The height of a regular triangular pyramid is h, and the dihedral angle at the base side is 45 °
The height of a regular triangular pyramid is h, and the dihedral angle at the base side is 45 °. Find the surface area of the pyramid.
Since the pyramid is regular, the ABC triangle is equilateral.
The triangle DOH is rectangular and isosceles, since the angle DHO = 45, then OH = DO = h cm.
In an equilateral triangle, the intersection of heights is the center of the inscribed circle.
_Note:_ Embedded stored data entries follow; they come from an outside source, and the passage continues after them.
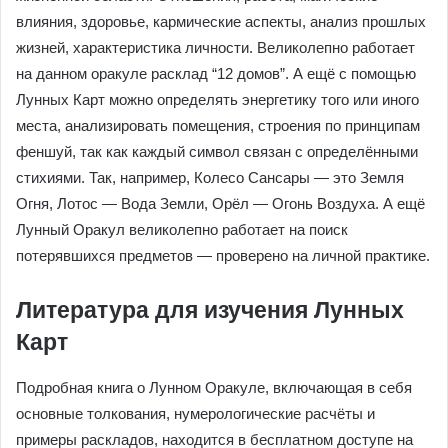
влияния, здоровье, кармические аспекты, анализ прошлых
жизней, характеристика личности. Великолепно работает
на данном оракуле расклад “12 домов”. А ещё с помощью
Лунных Карт можно определять энергетику того или иного
места, анализировать помещения, строения по принципам
феншуй, так как каждый символ связан с определёнными
стихиями. Так, например, Колесо Сансары — это Земля
Огня, Лотос — Вода Земли, Орёл — Огонь Воздуха. А ещё
Лунный Оракул великолепно работает на поиск
потерявшихся предметов — проверено на личной практике.
Литература для изучения Лунных
Карт
Подробная книга о Лунном Оракуле, включающая в себя
основные толкования, нумерологические расчёты и
примеры раскладов, находится в бесплатном доступе на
Then OH = R = BC / 2 * √3 = h.
BC = 2 * h * √3 cm.
Determine the area of the base.
Sb = ВС ^ 2 * √3 / 4 = (2 * h * √3) ^ 2 * √3 / 4 = h ^ 2 * 3 * √3 cm2.
From the right-angled triangle DOH, we determine the length of the hypotenuse DH.
DH ^ 2 = DO ^ 2 + HO ^ 2 = h ^ 2 + h ^ 2 = 2 * h ^ 2.
DН = h * √2 cm.
Determine the area of the side face of the pyramid.
Sdvs = ВС * DH / 2 = 2 * h * √3 * h * √2 / 2 = h ^ 2 * √6 cm2.
Side = 3 * Sdvs = 3 * h ^ 2 * √6 cm2.
Then Spol = S main + S side = h ^ 2 * 3 * √3 + 3 * h ^ 2 * √6 = h ^ 2 * 3 * √3 * (1 + √2) cm2.
Answer: The total surface area is h ^ 2 * 3 * √3 * (1 + √2) cm2.